The dynamic patterns of temporal expression of HIF-independent (HI) and HIF-dependent (HD) genes raise the fundamental question of how hypoxic responses are regulated through development and into the adult. Low-oxygen responses are not one-size-fits-all programs that mitigate oxidative damage and metabolic imbalance; they must be coordinated with developmental progression and metabolic state. In particular, late-L3 wandering larvae exhibit a hypersensitive transcriptional response to hypoxia for HIF-independent/ERR-dependent glycolytic genes. This includes a robust LDH induction. Paradoxically, however, late-L3 larvae do not produce lactate in the 6-hr hypoxic challenge. In contrast, at other developmental times (L1, adult), animals correspondingly produce lactate in hypoxia, even though they remain transcriptionally incompetent to induce LDH transcript.

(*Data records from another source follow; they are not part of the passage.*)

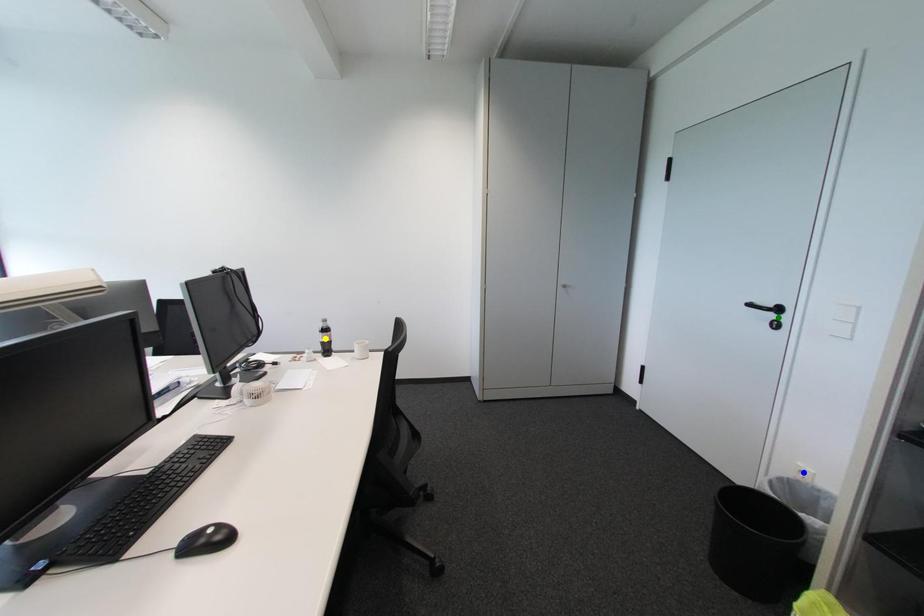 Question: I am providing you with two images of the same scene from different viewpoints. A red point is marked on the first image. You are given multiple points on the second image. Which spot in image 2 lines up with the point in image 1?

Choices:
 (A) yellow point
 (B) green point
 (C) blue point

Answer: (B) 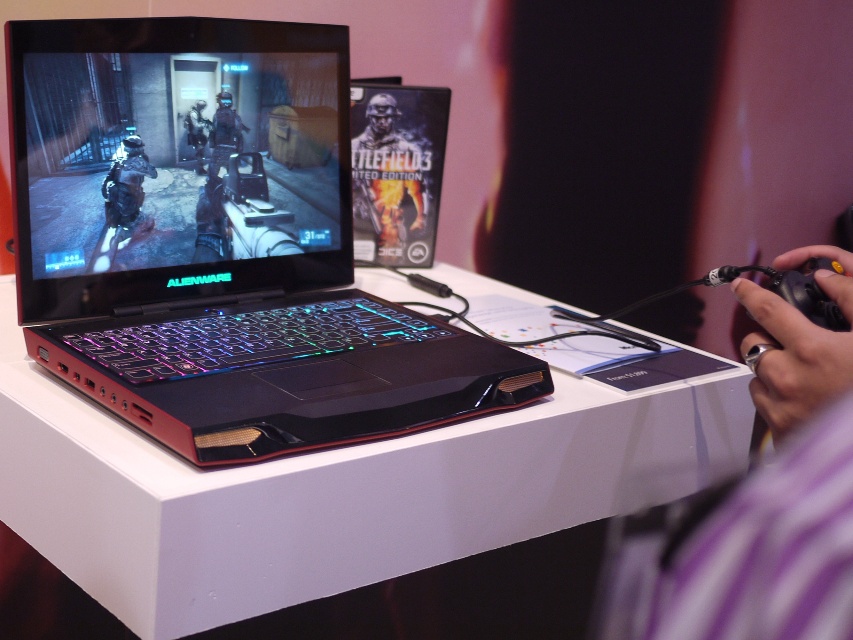 Question: Where is metallic silver controller at lower right located in relation to metallic helmet at center in the image?

Choices:
 (A) right
 (B) left

Answer: (A)

Question: Can you confirm if matte black laptop at center is positioned above metallic silver controller at lower right?

Choices:
 (A) yes
 (B) no

Answer: (A)

Question: Among these objects, which one is farthest from the camera?

Choices:
 (A) matte black laptop at center
 (B) metallic silver controller at lower right
 (C) metallic helmet at center
 (D) white glossy table at center

Answer: (C)

Question: Which point appears farthest from the camera in this image?

Choices:
 (A) (283, 268)
 (B) (310, 476)
 (C) (373, 120)
 (D) (750, 385)

Answer: (C)

Question: Which object is positioned farthest from the matte black laptop at center?

Choices:
 (A) metallic silver controller at lower right
 (B) white glossy table at center

Answer: (A)

Question: Does metallic silver controller at lower right have a larger size compared to metallic helmet at center?

Choices:
 (A) yes
 (B) no

Answer: (A)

It is speculated that the atypical transcriptional and metabolic hypoxic profiles of the late-L3 larva are a product of its developmentally programmed energetic state, which at this time is transitioning from low to high efficiency. Just prior to the wandering L3 time, larvae are prolifically growing, and in a state of metabolism that is fueled by aerobic glycolysis. This metabolic program is ERR-dependent. Just after this developmental time, larvae initiate metamorphosis, which will impose 5 days of developmentally forced starvation. During this lipid-driven phase, metabolism is characterized by high efficiency OXPHOS (Li, 2013).

In contrast to the switch-like hypoxic expression of HIF-independent glycolytic transcripts, the HIF prolyl hydroxylase fatiga displays relatively uniform expression throughout development, suggesting that regulation of the HIF pathway, by HIF itself, is equally important at all times for the animal. Such disparities in induction are only understood in context. While these studies provide a framework with which to view H responses, they indicate that further developmental analysis is needed to more fully appreciate hypoxic response pathways and the mechanisms that specifically support their activities (Li, 2013).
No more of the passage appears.